A seguir, principais trechos da entrevista:
Folha - Como o sr. avalia a fase URV do Plano FHC?
Edson Vaz Musa - De forma positiva. A inflação é um veneno para a economia, as instituições e aspectos morais e éticos do país. Nós já estavamos nos habituando com essa desgraça para o país, esse nível de inflação extremamente alto. Atacar e tentar resolver esse problema o mais rápido possível é fundamental. Um país industrializado como o Brasil não pode viver em uma situação dessa. Exceto a Rússia, o mundo inteiro já resolveu esse problema. O Brasil é um péssimo aluno, o último da classe.
Folha - Ainda dá para passar de ano?
Musa - Não vejo outra forma para isso do que primeiro resolver o problema do equilíbrio das contas públicas e depois quebrar a inércia inflacionária. O ministro Fernando Henrique Cardoso está neste caminho, embora teria ficado mais satisfeito se o equilíbrio das contas fosse mais permanente, mais duradouro, com a diminuição efetiva dos gastos em vez do aumento de impostos.
Folha - Isso pode prejudicar a eficácia do novo indexador, a URV, e sua transformação em moeda?
Musa - A minha preocupação é esta, mas temos que começar a combater a inflação.
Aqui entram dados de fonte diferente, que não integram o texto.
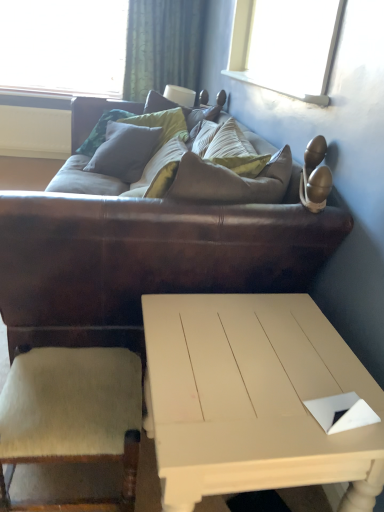 Question: Should I look upward or downward to see green textured curtain at upper center?

Choices:
 (A) down
 (B) up

Answer: (B)

Question: Is white painted wood coffee table at lower center at the right side of brown leather couch at center?

Choices:
 (A) yes
 (B) no

Answer: (A)

Question: Is white painted wood coffee table at lower center behind brown leather couch at center?

Choices:
 (A) no
 (B) yes

Answer: (A)

Question: Could you tell me if white painted wood coffee table at lower center is turned towards brown leather couch at center?

Choices:
 (A) no
 (B) yes

Answer: (A)

Question: Is white painted wood coffee table at lower center not inside brown leather couch at center?

Choices:
 (A) yes
 (B) no

Answer: (A)

Question: Is white painted wood coffee table at lower center beside brown leather couch at center?

Choices:
 (A) no
 (B) yes

Answer: (A)

Question: Can you confirm if white painted wood coffee table at lower center is smaller than brown leather couch at center?

Choices:
 (A) no
 (B) yes

Answer: (B)

Question: From the image's perspective, would you say green textured curtain at upper center is shown under beige wool armchair at lower left?

Choices:
 (A) yes
 (B) no

Answer: (B)

Question: Is green textured curtain at upper center further to camera compared to beige wool armchair at lower left?

Choices:
 (A) yes
 (B) no

Answer: (A)

Question: From a real-world perspective, does green textured curtain at upper center sit lower than beige wool armchair at lower left?

Choices:
 (A) yes
 (B) no

Answer: (B)

Question: Is green textured curtain at upper center placed right next to beige wool armchair at lower left?

Choices:
 (A) yes
 (B) no

Answer: (B)

Question: Can you confirm if green textured curtain at upper center is smaller than beige wool armchair at lower left?

Choices:
 (A) yes
 (B) no

Answer: (B)

Question: Would you say beige wool armchair at lower left is part of green textured curtain at upper center's contents?

Choices:
 (A) yes
 (B) no

Answer: (B)

Question: Can you confirm if beige wool armchair at lower left is taller than white painted wood coffee table at lower center?

Choices:
 (A) yes
 (B) no

Answer: (B)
Vamos começar por aí e depois, numa outra etapa, se faz algo mais duradouro, no sentido mais correto que seria de diminuir a carga tributária e distribuir melhor essa carga tributária.
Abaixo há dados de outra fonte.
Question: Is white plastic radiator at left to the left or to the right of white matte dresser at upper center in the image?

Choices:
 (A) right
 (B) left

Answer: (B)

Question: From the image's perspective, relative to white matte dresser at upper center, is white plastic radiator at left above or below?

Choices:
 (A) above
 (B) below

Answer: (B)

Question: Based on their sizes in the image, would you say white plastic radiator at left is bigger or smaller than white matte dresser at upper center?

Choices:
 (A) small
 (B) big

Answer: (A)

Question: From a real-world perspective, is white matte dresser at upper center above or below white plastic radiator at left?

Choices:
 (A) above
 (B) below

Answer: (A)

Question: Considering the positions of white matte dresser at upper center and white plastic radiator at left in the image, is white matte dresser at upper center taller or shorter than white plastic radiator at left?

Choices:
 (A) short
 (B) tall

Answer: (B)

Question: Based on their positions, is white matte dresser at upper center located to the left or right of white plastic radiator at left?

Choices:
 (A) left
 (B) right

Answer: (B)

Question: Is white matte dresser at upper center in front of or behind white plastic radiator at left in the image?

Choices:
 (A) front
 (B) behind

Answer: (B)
Folha - Quando seria essa etapa?
Musa - Na hora em que a inflação começar a dar sinais de ser controlada, esas coisas vão acontecer.
Folha - O sr. acredita que isso pode acontecer dentro da revisão constitucional com as reformas fiscal e tributária?
Musa - Como sou um otimista, continuo tendo esperanças que isso seja possível, porque é preciso disciplinar e tornar mais eficazes os gastos públicos no país. Mas talvez tenhamos que esperar algo de mais definitivo que venha com o próximo presidente.
Folha - A transição da URV para a nova moeda, o real, prescinde de uma ampla reforma na estrutura do Estado?
Musa - A transição com a URV para uma moeda forte é uma solução que me parece boa. É uma forma interessante de dolarização da economia.
Folha - O governo não admite que seja dolarização...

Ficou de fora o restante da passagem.